[Exercise material — start]

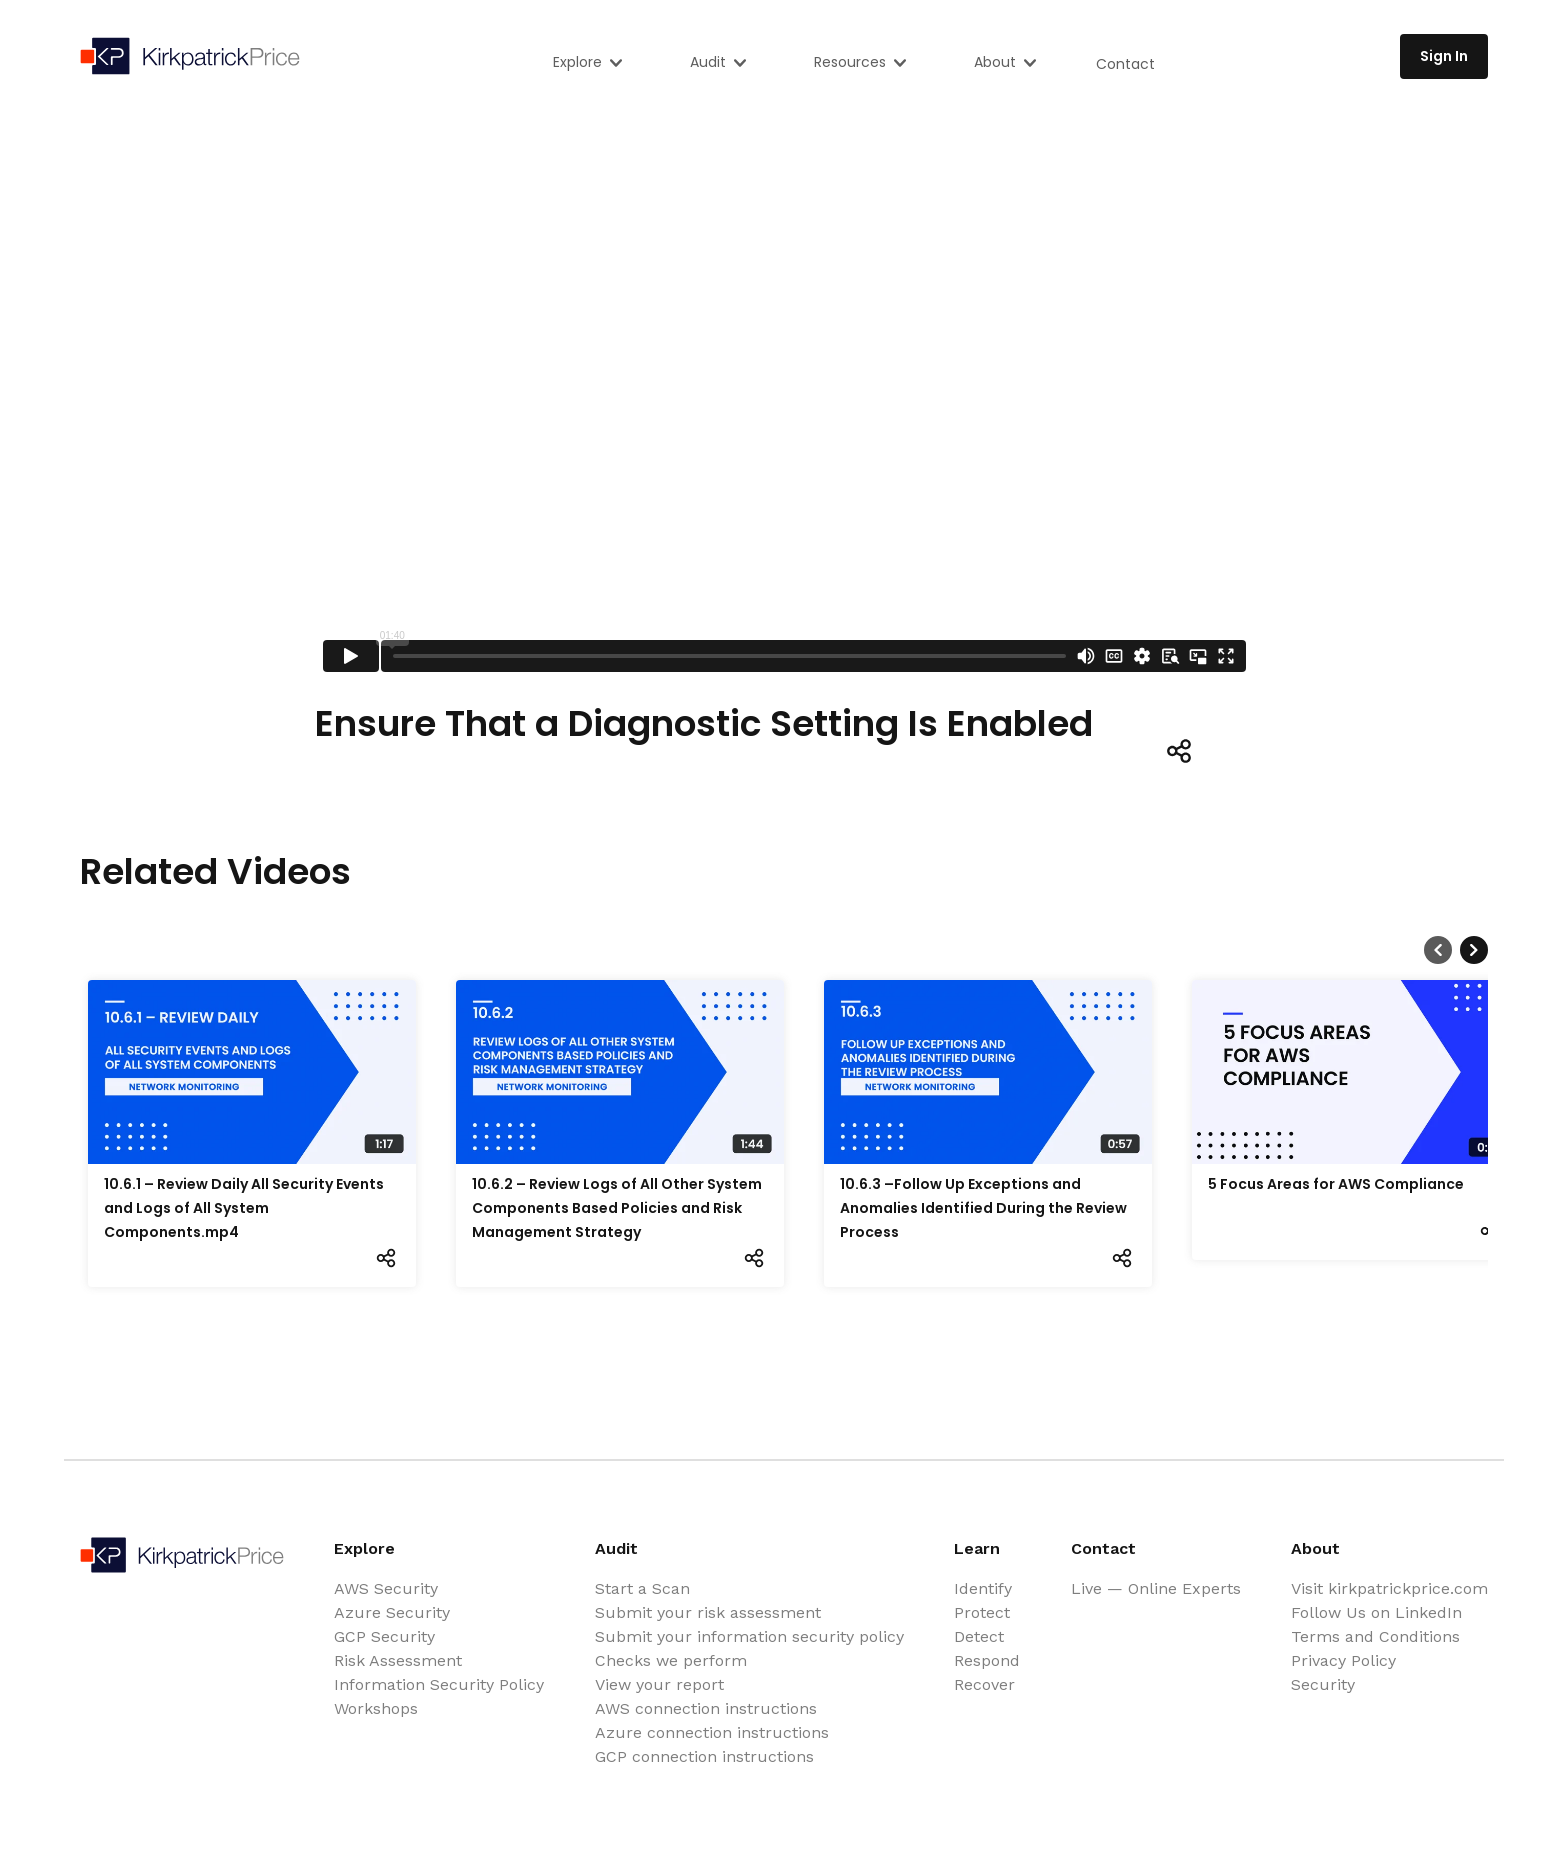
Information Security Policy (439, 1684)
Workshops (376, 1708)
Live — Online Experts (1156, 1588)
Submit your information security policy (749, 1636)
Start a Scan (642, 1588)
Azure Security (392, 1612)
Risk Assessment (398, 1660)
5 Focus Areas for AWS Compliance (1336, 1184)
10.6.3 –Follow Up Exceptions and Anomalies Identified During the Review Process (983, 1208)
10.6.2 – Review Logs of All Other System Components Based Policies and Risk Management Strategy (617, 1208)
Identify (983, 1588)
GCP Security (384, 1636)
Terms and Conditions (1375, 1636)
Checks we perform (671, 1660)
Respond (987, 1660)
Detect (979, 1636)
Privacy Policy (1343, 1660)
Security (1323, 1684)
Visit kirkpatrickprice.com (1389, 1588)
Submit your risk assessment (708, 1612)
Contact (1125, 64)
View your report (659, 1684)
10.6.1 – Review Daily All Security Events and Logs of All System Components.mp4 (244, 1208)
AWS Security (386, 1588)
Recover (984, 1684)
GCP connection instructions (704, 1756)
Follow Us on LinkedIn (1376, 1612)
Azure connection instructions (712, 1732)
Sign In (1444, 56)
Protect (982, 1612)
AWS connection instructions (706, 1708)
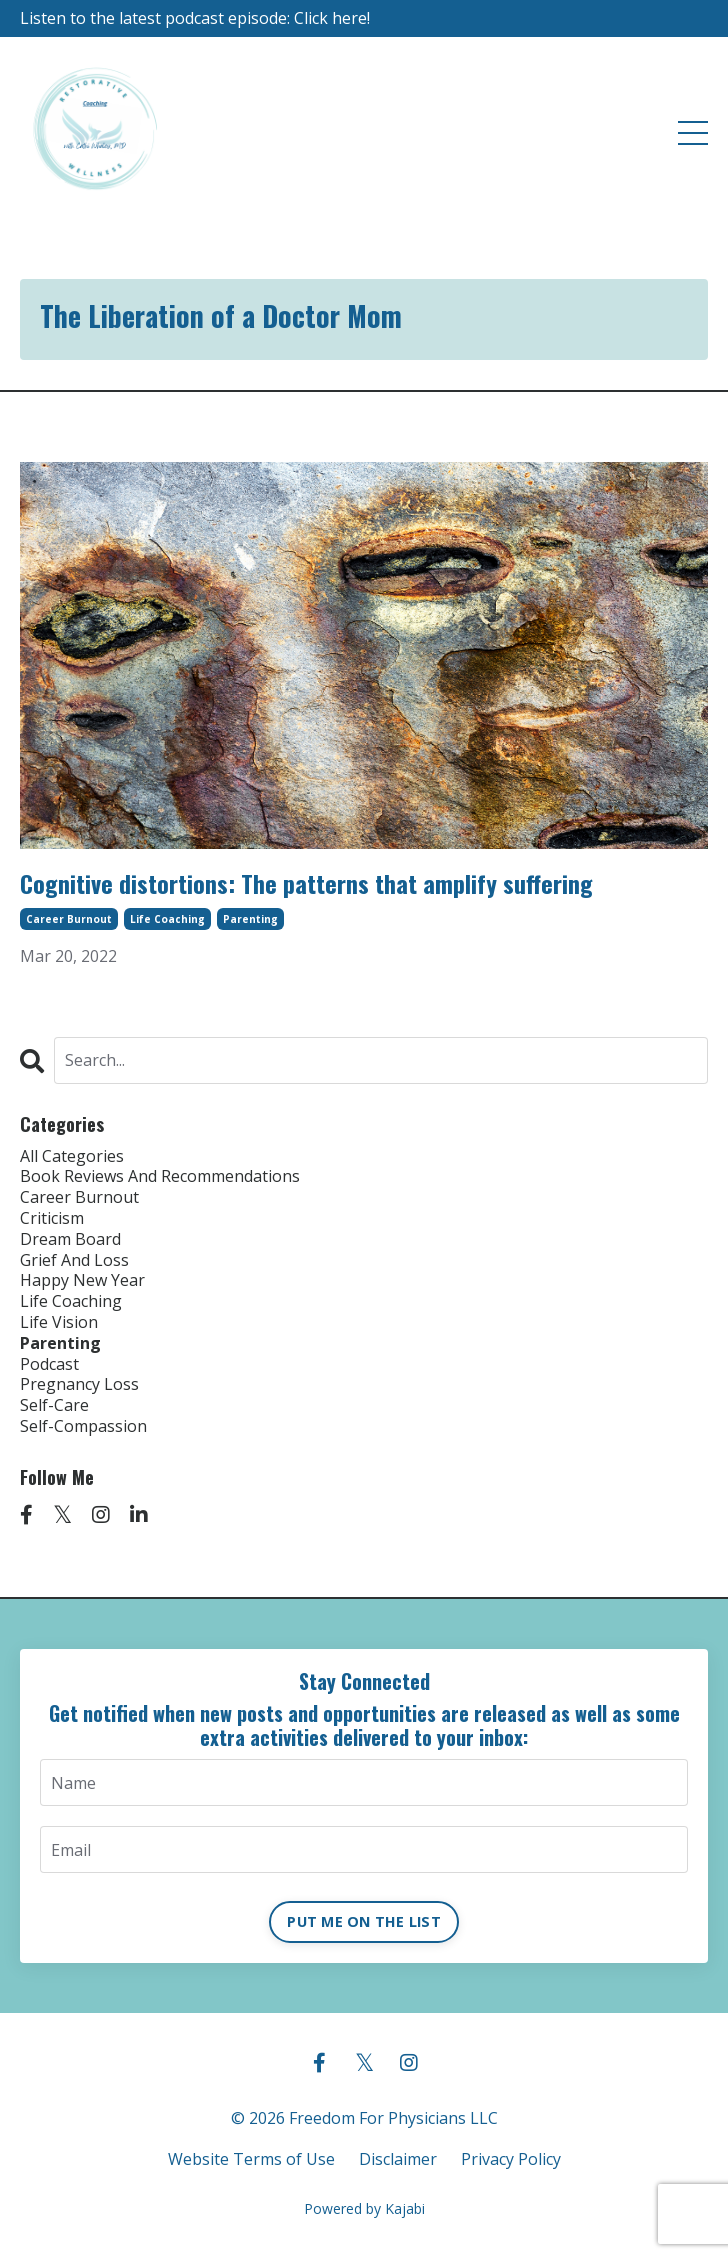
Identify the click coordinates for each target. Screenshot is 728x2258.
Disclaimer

[Exercise material — finish]

__Your instructions__: Output the lines, exactly: the first line of the entries above, every line after it, and the line with "10.6.3 –Follow Up" as the last. No pictures.

__Exercise response__:
Information Security Policy (439, 1684)
Workshops (376, 1708)
Live — Online Experts (1156, 1588)
Submit your information security policy (749, 1636)
Start a Scan (642, 1588)
Azure Security (392, 1612)
Risk Assessment (398, 1660)
5 Focus Areas for AWS Compliance (1336, 1184)
10.6.3 –Follow Up Exceptions and Anomalies Identified During the Review Process (983, 1208)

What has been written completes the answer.